The UK's soils are a vital storage of carbon, and consequently soil protection is the first area in which these new payments will be made.
Environmental groups, however, have criticised the measures as punitive and said ministers have failed in their promise to strengthen environmental protections and reduce the damaging impacts of farming post-Brexit.
Under the EU's CAP system, a total of £2-3 billion was received by farmers a year. These subsidies were maintained at £2.4 billion a year after Brexit, but by 2024 this figure will be reduced to £900 million. Those farmers who received the most subsidies under the CAP system will face the steepest cuts of around 25% of the total amount. By 2027, basic payments based on the amount of land farmed will also be phased out altogether. Eventually, the plan is that this will lead to farmers signing environmental land management contracts - these would commit them to taking certain measures to protect air and water quality and provide wildlife habitats for wildlife, in return for payments which are yet to be set out in further detail.

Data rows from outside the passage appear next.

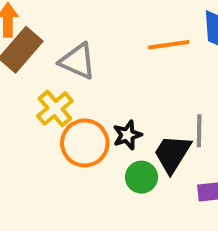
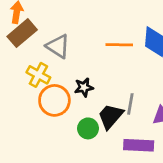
yellow cross: (55, 109) -> (38, 75), turned -30
black star: (127, 135) -> (84, 87), moved

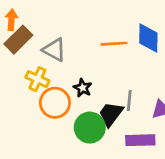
black star: (84, 87) -> (83, 88), turned -30
green circle: (88, 128) -> (90, 128), size x1.5

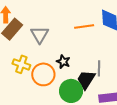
gray triangle: (54, 50) -> (40, 35), turned 36
yellow cross: (37, 79) -> (21, 64), moved

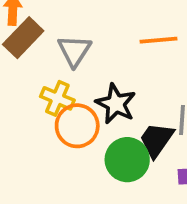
black star: (63, 62) -> (116, 104), size x1.5
yellow cross: (21, 64) -> (57, 98), moved

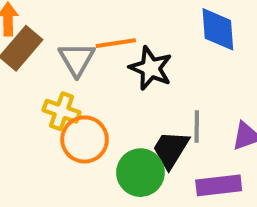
orange line: (159, 40) -> (116, 43), moved
black star: (116, 104) -> (151, 68), moved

Money aside, three of the UK's largest conservation groups have also criticised these new plans. The RSPB, the Wildlife Trusts and the National Trust have said the government are failing to take the urgent need for nature-friendly farming seriously, and their plans would do little to remedy the sharp declines in native wildlife we have experienced over the past three years.
The chief executive of the Wildlife Trusts, Craig Bennett, commented: "There’s so much that farmers could be rewarded for doing, such as restoring peatlands and employing ambitious measures to prevent soil and pollutants from washing into rivers – to help wildlife and store carbon. It’s an absolute scandal that the government has failed to seize this unique and important opportunity to improve farming."
Meanwhile farming groups have welcomed these proposed new measures, although remained cautious about what the future holds.
Farm policy adviser at the Tenant Farmers Association, Lynette Steel, said when combined with other government incentives the payments offered were attractive enough, but believed that current high food prices would actually discourage many farmers from applying. Adding: "Given today’s commodity markets, many farmers will take the view that it is more financially beneficial to farm for [food] production rather than for soil protection, under the cost structure announced."